「BAD HOP」メンバーの出身地としても知られるエリア
このような川崎の風変わりな街の話をすると、「そう言えば……」と取り沙汰されるのが川崎南部に位置する池上町だ。
住宅街から産業道路を挟んだ狭い場所に家々が密集して立ち並ぶ工業地帯の一角で、現在は474世帯734人が住んでいるとされている。池上町は一帯が大手鉄鋼メーカーである「JFEスチール」の敷地の中である。地図で見るとほとんどが大きな工場で、産業道路にへばりつくように住宅街が形成されているのが分かる。
つまり会社の土地に家を建てて住んでいるのだ。最初に住み始めた人は、在日コリアンの人が多かったという。今はなき京都のウトロ地区や、砂防ダムの中の集落・衣笠開キ町と同じような占拠系の街だ。いわゆる日本の焼き肉の発祥の地、と言われることもある。

ただ、住人は代を重ねながら何十年も生活している人が多く、自分が住んでいるのがどのような土地か知らない人も多いという。今となってはこんなにたくさんのバラックが見られる個性的な街はもうほとんどなくなった。
街を歩いているとどうしたって胸が高まる。今回改めてこの街を歩いてみたが、家自体はかなり古いバラックもあるし、最近建てられたであろうキレイな家もある。廃屋もあるが、まだまだ現役で住んでいる家が多そうだ。歴史のあるアパートも結構たくさんあった。
池上町内にある賃貸アパートがウェブサイトで住人を募集していたので見てみると、二階築44年2DK45㎡で6.2万円だった。外観はなかなか古びた感じだが、室内はリノベーションがしてあった。しかし、キッチンやトイレは古さを感じる作りで、6.2万円は正直、「まあまあな家賃を取るんだな」と感じた。

キレイな家が多いと書いたが、家の並び方はかなり変則的だ。まず家と家の距離が極端に狭い場所が多い。びっくりするくらい狭い道を通らないとたどり着けない場所もある。そしてその路地が縦横無尽に走っているので、すぐに方向感覚が分からなくなる。
池上町はHIPHOPグループ「BAD HOP」のメンバー数人の出身地だということで話題に登ることも多い。つまり「治安は良くない」と言われることが多い。
実際歩いてみると、訪れたのが真夏だったせいもあるかもしれないが、たまに高齢者が歩いているのを見かけるくらいで、通行人は少なかった。落書きはまったく見当たらない。過去にはかなりひどい時期もあったかもしれないが、現在は落ち着いているように見えた。

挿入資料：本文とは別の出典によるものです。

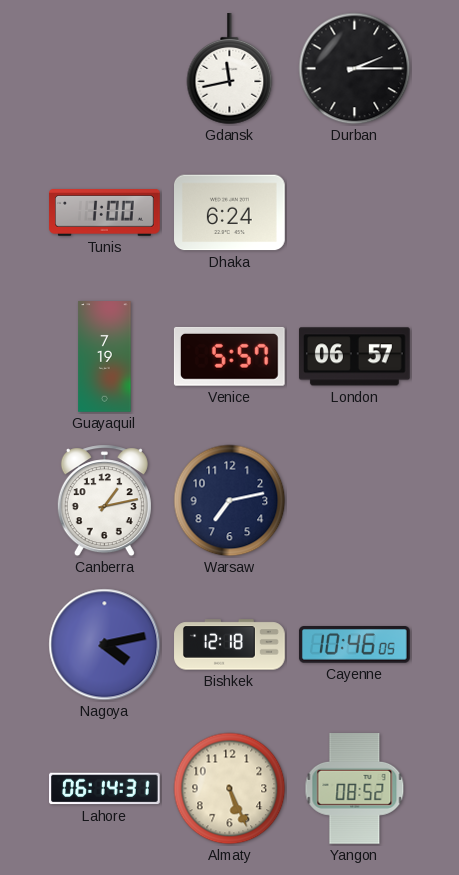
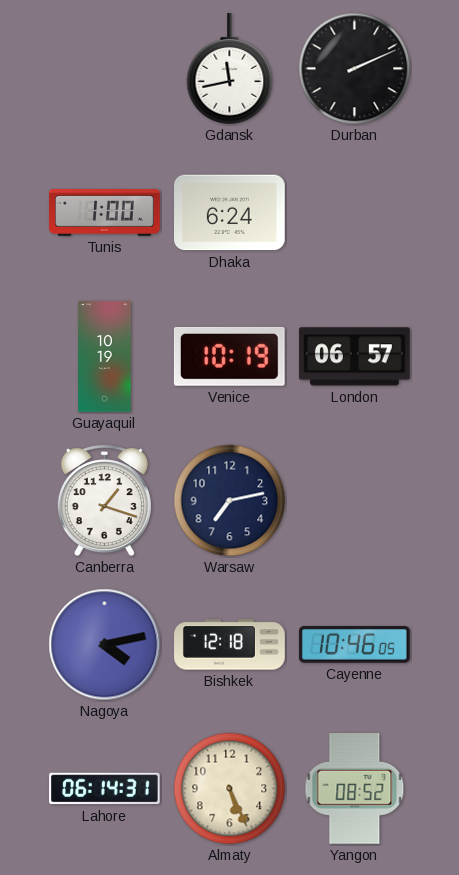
Durban: 2:15 -> 2:11
Guayaquil: 7:19 -> 10:19
Venice: 5:57 -> 10:19
Canberra: 1:13 -> 1:18
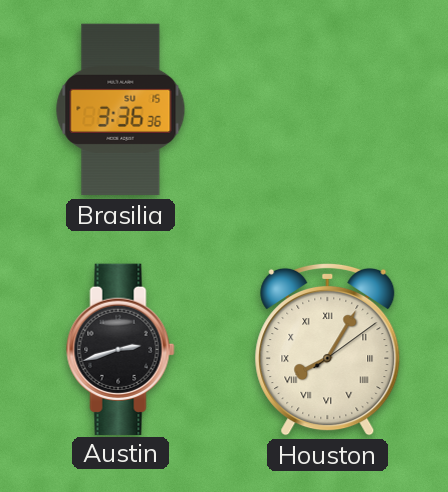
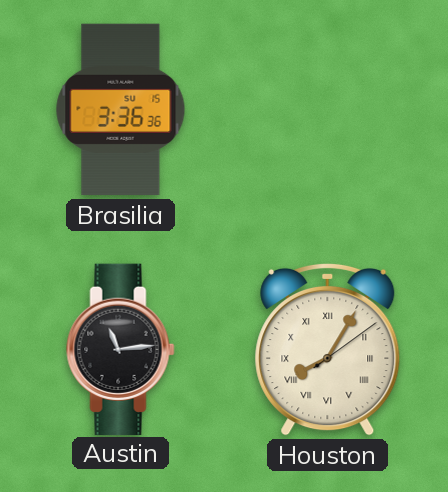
Austin: 2:42 -> 11:14
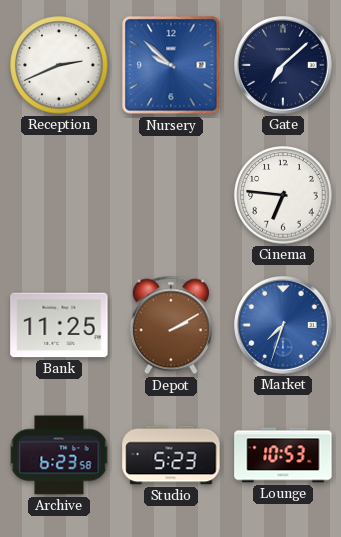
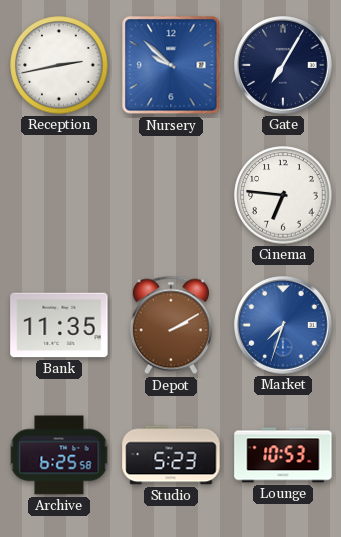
Reception: 2:41 -> 2:43
Gate: 7:08 -> 7:05
Bank: 11:25 -> 11:35
Archive: 6:23 -> 6:25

確かに、池上町はかなり個性的な街だが、その範囲はかなり狭い。池上町のある川崎市川崎区の大半は閑静な住宅街であり、歩いていても何の不安も感じなかった。だから普通の暮らしをする人にとって川崎は、編集者が思うような住みやすい街なのだと思う。ファミリーやカップルで住み始めるのもオススメなのだろう。
ただ、どうしても僕は、街に残っている普通でない部分に魅力を感じてしまうのだ。